Metadata-Version: 2.1
Name: CoDaBuddy
Version: 0.0.1
Summary: Container Database Backup - A tool to backup your database containers
Home-page: https://git.connect.dzd-ev.de/dzdtools/CoDaBuddy
Author: TB
Author-email: tim.bleimehl@helmholtz-muenchen.de
License: MIT
Platform: UNKNOWN
Requires-Python: >=3.7
Description-Content-Type: text/markdown
License-File: LICENSE
Requires-Dist: DZDConfigs
Requires-Dist: Click
Requires-Dist: tabulate
Requires-Dist: humanize
Requires-Dist: pyyaml

# Container Database Buddy - CoDaBuddy


> We use the buddy system. No more flyin' solo!
>
> You need somebody watching your back at all times!

&nbsp;&nbsp;&nbsp;&nbsp;&nbsp;&nbsp;&nbsp;&nbsp;&nbsp;&nbsp;&nbsp;[*Rex Kwon Do - Napelon Dynamite*](https://youtu.be/Hzh9koy7b1E?t=94)
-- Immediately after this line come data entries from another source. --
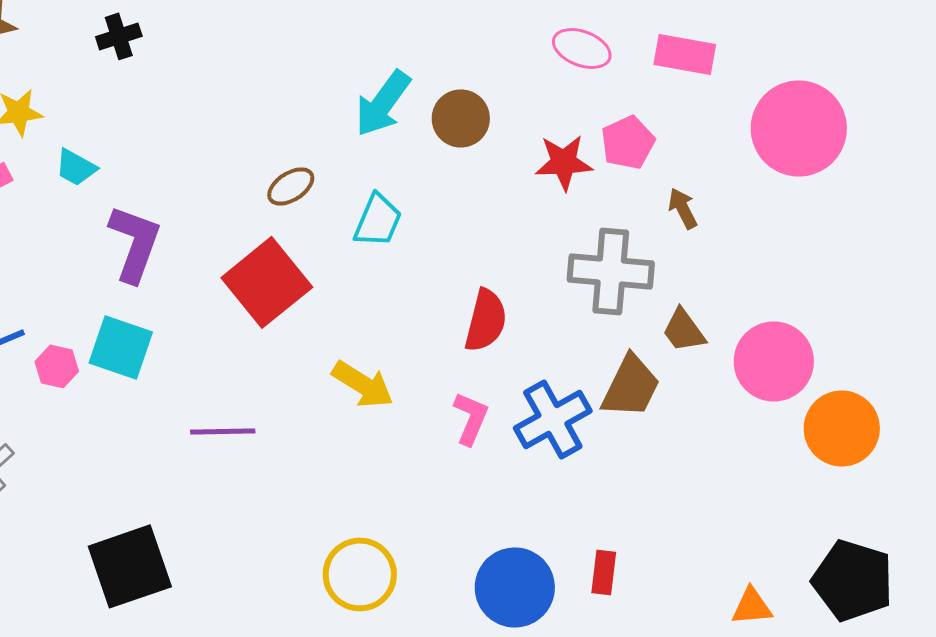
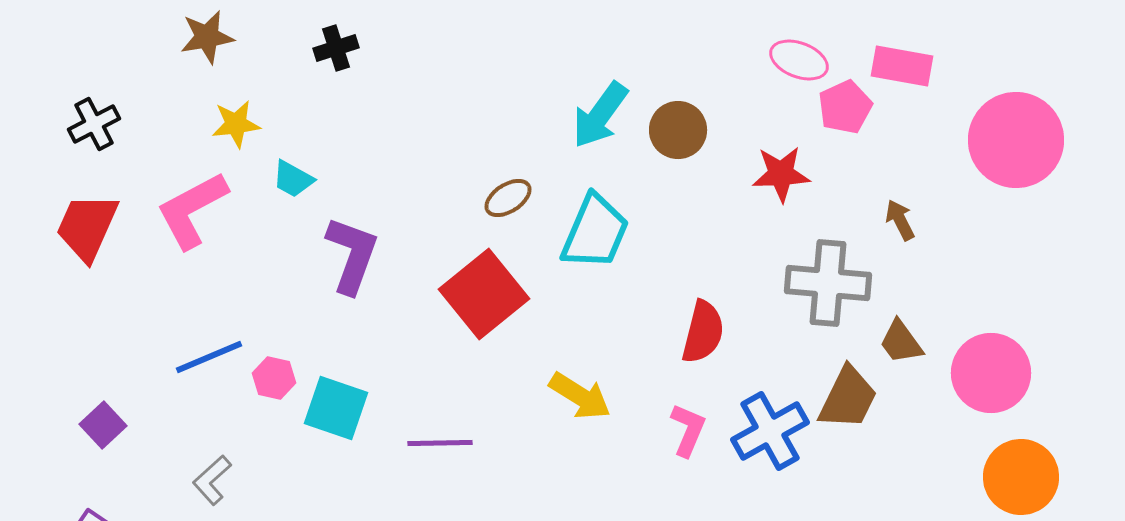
pink pentagon: (628, 142) -> (845, 107), moved
cyan trapezoid: (378, 220) -> (595, 232), size x1.4
cyan square: (121, 347) -> (336, 408), moved
orange circle: (842, 428) -> (1021, 477), moved

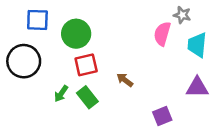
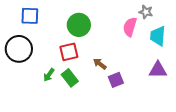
green circle: (76, 34) -> (79, 25), moved
purple square: (162, 116) -> (116, 80), moved

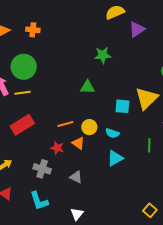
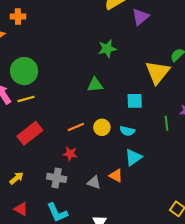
orange cross: (33, 30) -> (18, 16), moved
yellow triangle: (146, 98) -> (158, 72), moved
orange triangle: (78, 143) -> (116, 176), moved
green line: (149, 145) -> (167, 123), moved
![LOGO_PLACEHOLDER](./docs/logo.png)
**This is a placeholder logo. Source: https://logomakr.com/**



A container native database setup, backup and restore solution

Maintainer: tim.bleimehl@dzd-ev.de

Status: Alpha (WIP - **do not use productive yet**)


[[_TOC_]]

# What is this (short)

CoDaBuddy helps you to automate setup and backup your database that is running in container environment (kubernetes, docker)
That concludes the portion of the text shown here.